Our Constitution was made only for a moral and religious people. It is wholly inadequate to the government of any other.

The Founders believed it was the Christian religion and Christian morality of a providentially ordaining God that made the American experiment possible. To them, a secular America would have been a contradiction in terms.

This brings us to professions of cultural influence, something conservatives have basically been clueless about. James Davison Hunter in his book, To Change the World, argues that,

[T]he deepest and most enduring forms of cultural change nearly always occur from the “top down.” In other words, the work of the world‑making and world‑changing are, by and large, the work of elites: gatekeepers who provide creative direction and management within spheres of social life. This capacity is not evenly distributed in a society, but is concentrated in certain institutions and among certain leadership groups who have a lopsided access to the means of cultural production. These elites operate in well‑developed networks and powerful institutions.

These networks and institutions include, but are not limited to, education, Hollywood and entertainment, and the media. These three broad areas are the most powerful worldview and plausibility structure generators. As Hunter states further, cultural change, or influence for our purposes, “is most enduring when it penetrates the structure of our imagination, frameworks of knowledge and discussion, the perception of everyday reality.” Shaping reality happens primarily from the top down, not the bottom up, and as long as a secular worldview dominates the profession of cultural influence, Christians are spitting into the wind if the think the moral framework of our laws will change.
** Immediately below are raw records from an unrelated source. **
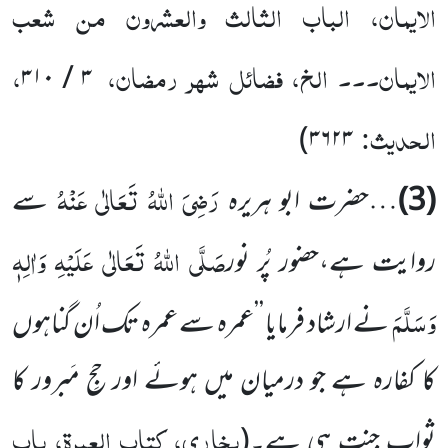
الایمان، الباب الثالث والعشرون من شعب
الایمان۔۔۔ الخ، فضائل شہر رمضان،
،
۳ / ۳۱۰
الحدیث:
)
۳۶۲۳
رَضِیَ اللہُ تَعَالٰی عَنْہُ
(3)
…حضرت ابو ہریرہ
سے
صَلَّی اللہُ تَعَالٰی عَلَیْہِ وَاٰلِہٖ
روایت ہے،حضور پُر نور
وَسَلَّمَ
نے ارشاد فرمایا ’’عمرہ سے عمرہ تک اُن گناہوں
کا کفارہ ہے جو درمیان میں ہوئے اور حجِ مَبرور کا
بخاری، کتاب العمرۃ، باب
ثواب جنت ہی ہے۔
(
Too many Christians, unfortunately, seem to think spitting into the wind is a strategy. On Twitter I come across Christians often who declare that abortion is murder and women should be prosecuted as any other murderer would be. Or they declare sodomy should be illegal, some going further say homosexuals should be executed. Such sentiments in the real world are meaningless, not to mention unpersuasive to most people, because we live in a representative republic. That means we have to persuade our fellow citizens that Christianity and God’s law is the only source of true human flourishing, and then elect legislators who will pass laws that will be signed by the state’s or country’s chief executive.

If we truly want to make America Christian again, we need to understand it is a complex, multifaceted, difficult, and generational enterprise. It will only happen if we play the long game. As Christians we have something to learn from the history of cultural Marxism and the rise of woke in our day. Their “long march through the institutions” started in the early 1920s, and it took almost a hundred years for their perverted vision to dominate the culture. As we contemplate the future I say to my fellow Christians, we need to be as patient, persistent, diligent, and determined as the Marxists. We are building cathedrals we will never worship in, and planting trees the fruit of which we shall never eat. Thus we work as if it depends on us, and pray because it depends on God.